What to do → Exactly as written, output each of the lines below, with no images.

=-=-=-=-=

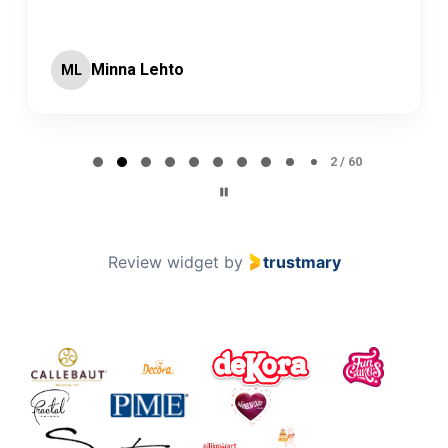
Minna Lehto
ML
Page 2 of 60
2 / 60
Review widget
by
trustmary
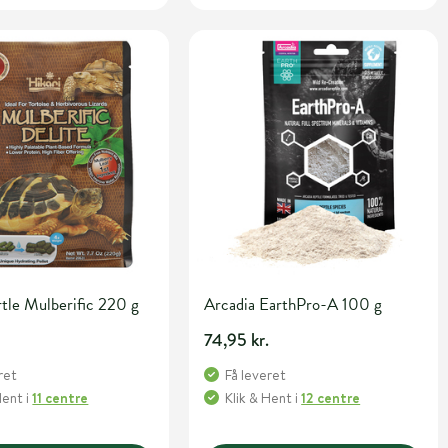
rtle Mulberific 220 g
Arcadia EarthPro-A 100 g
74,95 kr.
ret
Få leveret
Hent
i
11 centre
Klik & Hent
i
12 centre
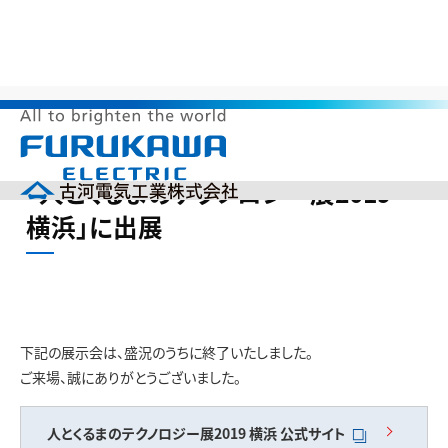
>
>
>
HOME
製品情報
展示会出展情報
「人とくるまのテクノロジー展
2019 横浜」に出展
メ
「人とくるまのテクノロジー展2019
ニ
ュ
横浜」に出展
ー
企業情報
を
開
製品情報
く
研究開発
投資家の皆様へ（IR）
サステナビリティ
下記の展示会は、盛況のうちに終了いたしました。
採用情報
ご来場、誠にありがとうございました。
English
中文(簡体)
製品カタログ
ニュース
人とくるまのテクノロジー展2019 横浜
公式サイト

=-=-=-=-=

Solution →
Minna Lehto
ML
Page 2 of 60
2 / 60
Review widget
by
trustmary
rtle Mulberific 220 g
Arcadia EarthPro-A 100 g
74,95 kr.
ret
Få leveret
Hent
i
11 centre
Klik & Hent
i
12 centre
>
>
>
HOME
製品情報
展示会出展情報
「人とくるまのテクノロジー展
2019 横浜」に出展
メ
「人とくるまのテクノロジー展2019
ニ
ュ
横浜」に出展
ー
企業情報
を
開
製品情報
く
研究開発
投資家の皆様へ（IR）
サステナビリティ
下記の展示会は、盛況のうちに終了いたしました。
採用情報
ご来場、誠にありがとうございました。
English
中文(簡体)
製品カタログ
ニュース
人とくるまのテクノロジー展2019 横浜
公式サイト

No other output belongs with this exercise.